Patients in a new Salmonella Weltevreden outbreak live in Nevada and Arizona, but health officials say there may be people in other states who have been infected.
Virtually no details were released June 8 when the Food and Drug Administration revealed the outbreak in a weekly data table.
Today a spokesperson from the Centers of Disease and Control and Prevention said the most recent patient to become ill had symptom onset in late April. Six people have been confirmed as outbreak patients.
“If the information we collect indicates that there could be an ongoing risk to the public, we will issue a Food Safety Alert,” the CDC spokesperson told Food Safety News.
Neither the CDC nor the FDA have reported how long they have been aware of the illnesses.
In its CORE outbreak data table, the Food and Drug Administration reported that investigators have begun traceback efforts, but they have not identified a species source of the pathogen. Most Salmonella infections come from contaminated food. Very small amounts of the microscopic organism can cause serious illnesses in humans.
About Salmonella infections
Food contaminated with Salmonella bacteria does not usually look, smell, or taste spoiled. Anyone can become sick with a Salmonella infection.
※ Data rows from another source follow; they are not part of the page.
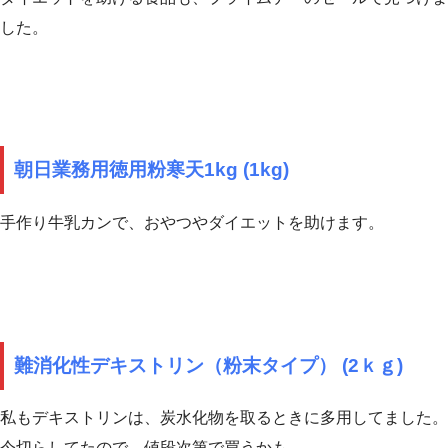
した。
朝日業務用徳用粉寒天1kg (1kg)
手作り牛乳カンで、おやつやダイエットを助けます。
難消化性デキストリン（粉末タイプ） (2ｋｇ)
私もデキストリンは、炭水化物を取るときに多用してました。
今切らしてたので、値段次第で買うかも。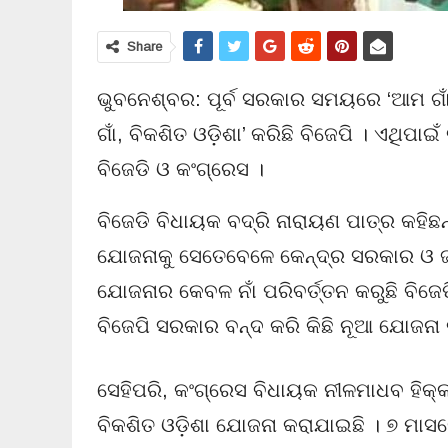
Share
ଭୁବନେଶ୍ବର: ପୂର୍ବ ସରକାର ସମୟରେ ‘ଆମ ଗାଁ 
ଗାଁ, ବିକଶିତ ଓଡ଼ିଶା’ କରିଛି ବିଜେପି । ଏଥିପାଇଁ
ବିଜେଡି ଓ କଂଗ୍ରେସ ।
ବିଜେଡି ବିଧାୟକ ବଦ୍ରି ନାରାୟଣ ପାତ୍ର କହି
ଯୋଜନାକୁ ସେତେବେଳେ କେନ୍ଦ୍ର ସରକାର ଓ ଜ
ଯୋଜନାର କେବଳ ନାଁ ପରିବର୍ତ୍ତନ କରୁଛି ବିଜେପ
ବିଜେପି ସରକାର ବନ୍ଦ କରି କିଛି ନୂଆ ଯୋଜନା 
ସେହିପରି, କଂଗ୍ରେସ ବିଧାୟକ ନୀଳମାଧବ ହିକ୍କା କ
ବିକଶିତ ଓଡ଼ିଶା ଯୋଜନା କରାଯାଇଛି । ୭ ମାସର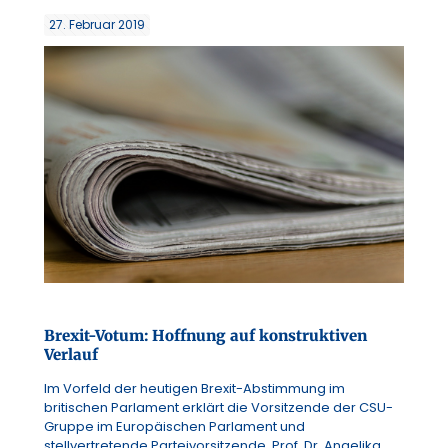
27. Februar 2019
Brexit-Votum: Hoffnung auf konstruktiven
Verlauf
Im Vorfeld der heutigen Brexit-Abstimmung im
britischen Parlament erklärt die Vorsitzende der CSU-
Gruppe im Europäischen Parlament und
stellvertretende Parteivorsitzende, Prof. Dr. Angelika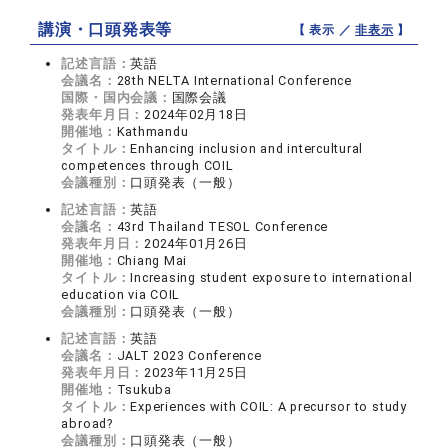
講演・口頭発表等
【 表示 ／
非表示
】
記述言語：
英語
会議名：
28th NELTA International Conference
国際・国内会議：
国際会議
発表年月日：
2024年02月18日
開催地：
Kathmandu
タイトル：
Enhancing inclusion and intercultural
competences through COIL
会議種別：
口頭発表（一般）
記述言語：
英語
会議名：
43rd Thailand TESOL Conference
発表年月日：
2024年01月26日
開催地：
Chiang Mai
タイトル：
Increasing student exposure to international
education via COIL
会議種別：
口頭発表（一般）
記述言語：
英語
会議名：
JALT 2023 Conference
発表年月日：
2023年11月25日
開催地：
Tsukuba
タイトル：
Experiences with COIL: A precursor to study
abroad?
会議種別：
口頭発表（一般）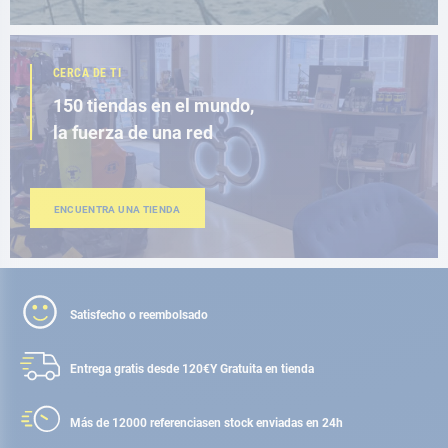
CERCA DE TI
150 tiendas en el mundo,
la fuerza de una red
ENCUENTRA UNA TIENDA
Satisfecho o reembolsado
Entrega gratis desde 120€
Y Gratuita en tienda
Más de 12000 referencias
en stock enviadas en 24h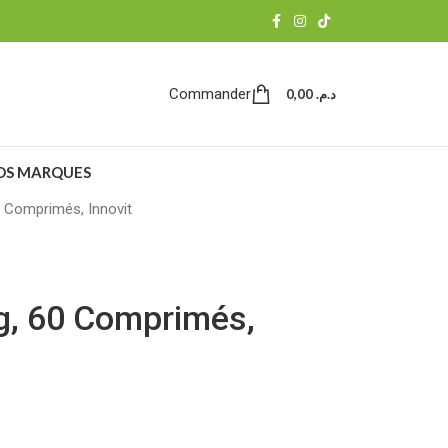
Commander
0,00
د.م.
OS MARQUES
 Comprimés, Innovit
g, 60 Comprimés,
Infants, children, seniors, and people with weakened immune systems are at higher risk of serious illness because their immune systems are fragile, according to the CDC.
Anyone who has developed symptoms of Salmonella infection should seek medical attention. Sick people should tell their doctors about the possible exposure to Salmonella bacteria because special tests are necessary to diagnose salmonellosis. Salmonella infection symptoms can mimic other illnesses, frequently leading to misdiagnosis.
Symptoms of Salmonella infection can include diarrhea, abdominal cramps, and fever within 12 to 72 hours after eating contaminated food. Otherwise, healthy adults are usually sick for four to seven days. In some cases, however, diarrhea may be so severe that patients require hospitalization.
Older adults, children, pregnant women, and people with weakened immune systems, such as cancer patients, are more likely to develop a severe illness and serious, sometimes life-threatening conditions.
Some people get infected without getting sick or showing any symptoms. However, they may still spread the infections to others.